Soaring attrition in India's financial sector expected to persist due to demand-supply mismatch
Soaring attrition rates in India's financial sector are expected to continue due to a demand-supply mismatch, according to a senior executive at Bengaluru-headquartered recruitment company TeamLease. HDFC Bank, Axis Bank, Kotak Mahindra Bank, and Yes Bank have all experienced significant increases in employee turnover rates. The demand for salespeople in the banking sector is high, with even a small salary increase enough to prompt job switches. The CEO of TeamLease predicts that attrition rates of 30%-40% will persist in the banking, financial services, and insurance sector. The recent measures by the Reserve Bank of India to tighten lending norms are not expected to impact employment needs. While the general staffing business is growing, tech staffing is experiencing a different cycle. The hiring boom in the tech sector during the pandemic has now moderated, but recovery is expected in the next two quarters.

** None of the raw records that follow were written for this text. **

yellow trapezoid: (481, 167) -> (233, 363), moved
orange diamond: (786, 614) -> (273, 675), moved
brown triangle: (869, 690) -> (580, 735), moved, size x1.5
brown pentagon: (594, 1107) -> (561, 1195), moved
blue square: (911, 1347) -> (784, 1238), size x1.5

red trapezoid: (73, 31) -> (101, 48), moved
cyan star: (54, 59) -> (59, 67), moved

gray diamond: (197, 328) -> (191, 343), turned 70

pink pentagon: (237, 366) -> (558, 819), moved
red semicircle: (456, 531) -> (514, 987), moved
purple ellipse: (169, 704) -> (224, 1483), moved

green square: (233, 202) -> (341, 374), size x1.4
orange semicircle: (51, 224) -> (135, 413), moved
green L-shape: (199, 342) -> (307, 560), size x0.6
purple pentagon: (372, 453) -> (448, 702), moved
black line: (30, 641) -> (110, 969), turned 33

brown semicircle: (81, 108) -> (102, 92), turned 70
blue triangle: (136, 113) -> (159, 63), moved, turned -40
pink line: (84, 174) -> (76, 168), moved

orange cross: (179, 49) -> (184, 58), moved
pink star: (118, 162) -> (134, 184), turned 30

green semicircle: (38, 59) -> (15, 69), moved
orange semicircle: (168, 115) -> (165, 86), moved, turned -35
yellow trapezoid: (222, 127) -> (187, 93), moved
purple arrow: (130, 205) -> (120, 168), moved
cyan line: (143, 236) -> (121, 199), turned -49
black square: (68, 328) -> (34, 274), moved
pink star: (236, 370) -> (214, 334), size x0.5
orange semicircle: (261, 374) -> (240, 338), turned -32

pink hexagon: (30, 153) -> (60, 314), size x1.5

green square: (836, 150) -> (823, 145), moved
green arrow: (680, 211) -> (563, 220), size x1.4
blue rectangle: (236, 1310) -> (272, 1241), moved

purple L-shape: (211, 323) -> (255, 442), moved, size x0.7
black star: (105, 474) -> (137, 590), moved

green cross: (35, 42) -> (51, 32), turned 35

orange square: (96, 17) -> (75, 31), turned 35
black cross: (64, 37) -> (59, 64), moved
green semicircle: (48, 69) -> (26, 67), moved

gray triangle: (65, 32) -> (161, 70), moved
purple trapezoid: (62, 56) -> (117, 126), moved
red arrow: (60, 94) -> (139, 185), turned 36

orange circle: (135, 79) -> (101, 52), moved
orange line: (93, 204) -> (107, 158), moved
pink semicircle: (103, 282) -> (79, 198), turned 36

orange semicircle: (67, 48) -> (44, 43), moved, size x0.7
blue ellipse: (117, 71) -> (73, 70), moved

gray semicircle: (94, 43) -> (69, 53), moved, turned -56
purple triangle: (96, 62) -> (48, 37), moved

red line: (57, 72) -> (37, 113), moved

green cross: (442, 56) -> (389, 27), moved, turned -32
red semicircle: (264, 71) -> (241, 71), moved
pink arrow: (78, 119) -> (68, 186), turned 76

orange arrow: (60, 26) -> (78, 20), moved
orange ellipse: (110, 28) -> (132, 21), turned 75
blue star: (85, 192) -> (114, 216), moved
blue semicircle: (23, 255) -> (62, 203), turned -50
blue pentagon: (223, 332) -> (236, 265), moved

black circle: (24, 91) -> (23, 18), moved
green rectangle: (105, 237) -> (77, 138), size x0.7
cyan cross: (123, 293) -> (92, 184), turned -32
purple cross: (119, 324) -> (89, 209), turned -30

Lula defies calls to appoint first Black woman to Brazil's top court
President Luiz Inacio Lula da Silva has nominated Justice Minister Flavio Dino for a seat on Brazil's Supreme Court, instead of appointing the first Black woman in the court's history. The decision has disappointed social movements that campaigned for a Black woman to be chosen. Dino's nomination will add another ally to the bench, but it highlights the struggles the Brazilian left faces in achieving diversity goals. The seat became a focal point for grassroots groups seeking to diversify the judiciary, as Black women hold just 8% of judgeships despite making up over a quarter of the population. While Lula has made efforts to promote diversity, recent cabinet re-organisations have resulted in the ouster of female ministers. The decision is unlikely to generate major blowback, but it raises questions about the left's difficulty in creating frameworks for ethnic and racial diversity.
OTHER
Majority of Britons support rejoining EU single market, poll shows
A majority of Britons support rejoining the European Union's single market even though that would mean the restoration of the free movement of workers from the bloc, according to a poll. Curbing immigration was a key reason Britons voted to leave the European Union in 2016. The YouGov polling showed that 57% of Britons would now support joining the single market even if that meant the resumption of the free movement of people, a policy which led to millions of families and workers moving to Britain during the country's membership. One in five people opposed it. Support for joining the single market, which also guarantees the free movement of goods and services, was divided along political lines. For those respondents who voted to leave the EU and who would back the opposition Labour Party in an election tomorrow, 53% support single market membership, with 31% opposed. For those who voted for Brexit and intend to vote for the governing Conservatives, only 29% would support a return to the single market, with 54% opposed. In general, the poll shows that 72% of Britons want the country to have closer ties with the European Union, including a majority of both Remain and Leave voters.